**TASK OBJECTIVE**
Note each line in the data below that holds "sehen", and copy it.

** Opening EXTRACTED DATA block **

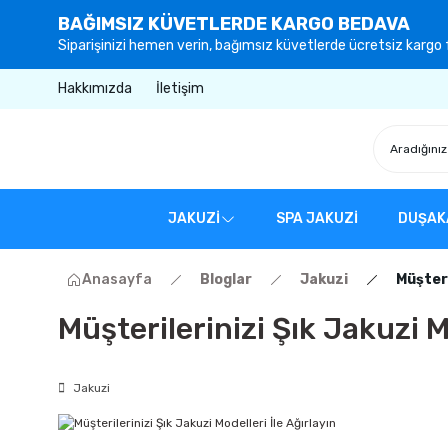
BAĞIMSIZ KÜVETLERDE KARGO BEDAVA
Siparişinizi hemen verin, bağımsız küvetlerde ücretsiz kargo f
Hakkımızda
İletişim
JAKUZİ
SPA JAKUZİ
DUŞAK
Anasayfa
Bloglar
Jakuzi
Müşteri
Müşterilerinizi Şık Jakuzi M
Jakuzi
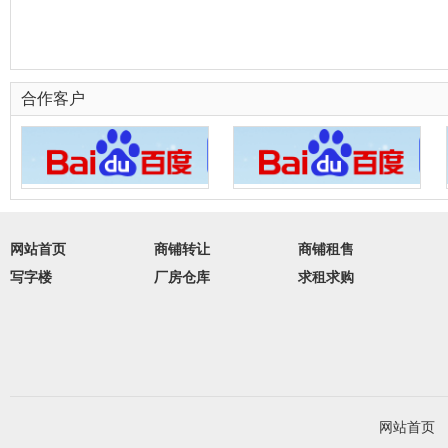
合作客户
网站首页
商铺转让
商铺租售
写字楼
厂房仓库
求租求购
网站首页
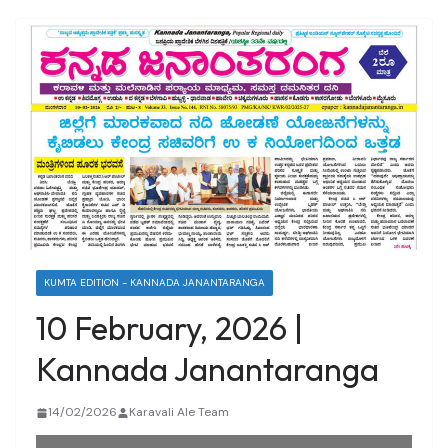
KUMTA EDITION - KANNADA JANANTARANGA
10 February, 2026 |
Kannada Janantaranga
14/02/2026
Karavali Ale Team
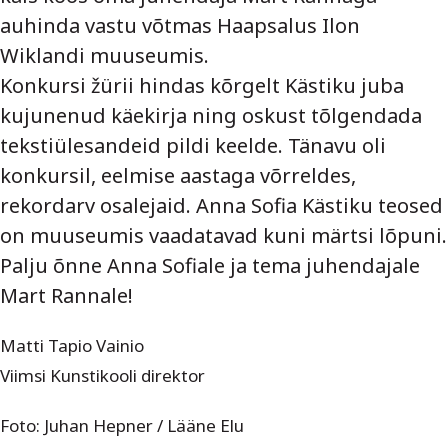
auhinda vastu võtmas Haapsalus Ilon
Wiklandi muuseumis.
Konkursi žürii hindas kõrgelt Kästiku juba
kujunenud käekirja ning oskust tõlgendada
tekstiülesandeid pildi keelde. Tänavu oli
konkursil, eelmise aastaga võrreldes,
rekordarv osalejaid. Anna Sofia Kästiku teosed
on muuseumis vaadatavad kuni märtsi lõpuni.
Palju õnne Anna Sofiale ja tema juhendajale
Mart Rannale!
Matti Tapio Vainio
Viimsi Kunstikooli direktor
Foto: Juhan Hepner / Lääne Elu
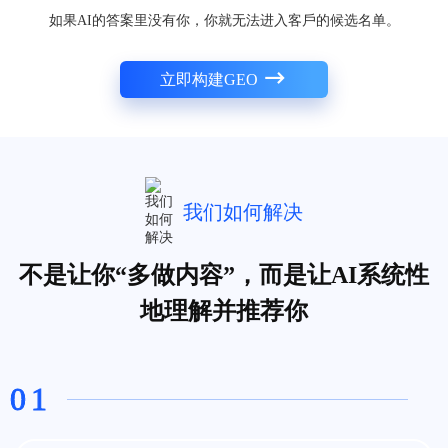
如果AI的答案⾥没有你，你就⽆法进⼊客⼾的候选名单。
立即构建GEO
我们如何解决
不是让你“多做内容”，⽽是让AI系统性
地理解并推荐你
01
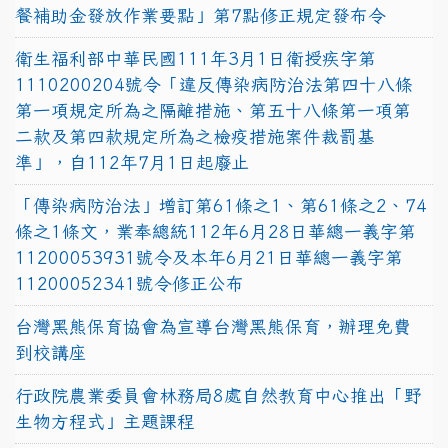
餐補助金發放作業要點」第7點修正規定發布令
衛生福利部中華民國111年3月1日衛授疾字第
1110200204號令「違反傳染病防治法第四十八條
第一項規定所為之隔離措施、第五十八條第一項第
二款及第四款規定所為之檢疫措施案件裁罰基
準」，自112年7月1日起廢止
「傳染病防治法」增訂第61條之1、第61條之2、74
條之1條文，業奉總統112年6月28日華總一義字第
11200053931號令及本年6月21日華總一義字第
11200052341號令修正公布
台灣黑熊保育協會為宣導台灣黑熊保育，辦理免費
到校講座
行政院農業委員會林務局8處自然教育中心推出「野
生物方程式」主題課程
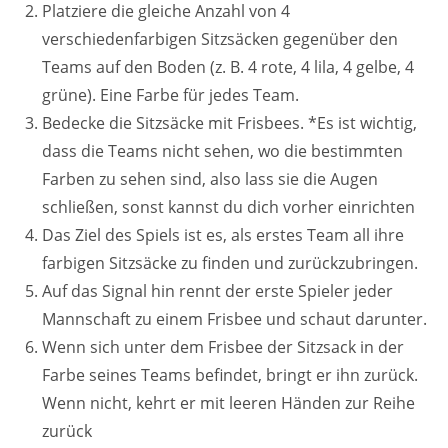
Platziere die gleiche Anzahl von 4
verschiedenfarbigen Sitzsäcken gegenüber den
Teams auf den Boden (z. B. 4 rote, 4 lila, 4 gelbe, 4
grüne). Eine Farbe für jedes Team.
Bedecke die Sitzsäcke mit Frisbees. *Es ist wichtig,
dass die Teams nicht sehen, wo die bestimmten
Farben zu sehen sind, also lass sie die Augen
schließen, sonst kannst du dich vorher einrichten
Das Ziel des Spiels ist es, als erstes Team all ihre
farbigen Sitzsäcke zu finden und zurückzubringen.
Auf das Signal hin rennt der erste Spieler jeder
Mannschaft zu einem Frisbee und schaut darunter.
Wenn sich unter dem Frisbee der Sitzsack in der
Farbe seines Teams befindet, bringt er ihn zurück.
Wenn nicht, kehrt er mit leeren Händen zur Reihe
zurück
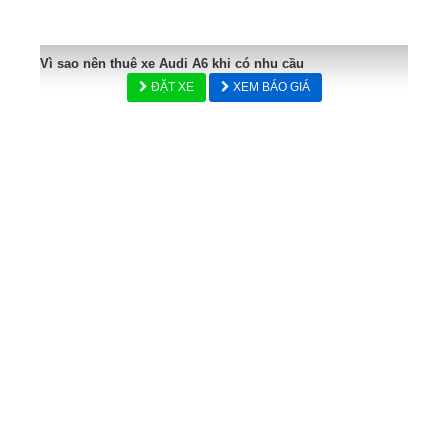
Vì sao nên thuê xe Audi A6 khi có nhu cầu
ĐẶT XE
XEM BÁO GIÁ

** Closing EXTRACTED DATA block **

**ANSWER SPACE**
dass die Teams nicht sehen, wo die bestimmten
Farben zu sehen sind, also lass sie die Augen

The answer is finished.